■ Problem details ■
Nothing but the lines below between the line holding "омогли. Оформили все необходимые" and the line holding "и остались очень довольны услугами", inclusive, should appear in the answer, each set down exactly.
(Beginning of Record set)
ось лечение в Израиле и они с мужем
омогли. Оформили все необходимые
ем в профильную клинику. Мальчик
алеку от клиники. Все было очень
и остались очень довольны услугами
(End of Record set)
(Beginning of Record set)
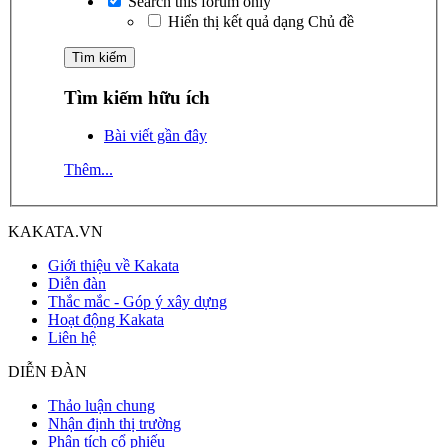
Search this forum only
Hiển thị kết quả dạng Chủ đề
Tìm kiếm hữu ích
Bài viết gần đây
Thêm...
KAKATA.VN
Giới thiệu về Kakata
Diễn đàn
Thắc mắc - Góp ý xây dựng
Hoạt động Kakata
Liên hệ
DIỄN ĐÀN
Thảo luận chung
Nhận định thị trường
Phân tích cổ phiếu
(End of Record set)
(Beginning of Record set)
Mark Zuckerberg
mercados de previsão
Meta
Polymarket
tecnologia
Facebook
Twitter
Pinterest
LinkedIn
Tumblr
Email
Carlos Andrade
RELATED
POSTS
(End of Record set)
■ Problem solution ■
омогли. Оформили все необходимые
ем в профильную клинику. Мальчик
алеку от клиники. Все было очень
и остались очень довольны услугами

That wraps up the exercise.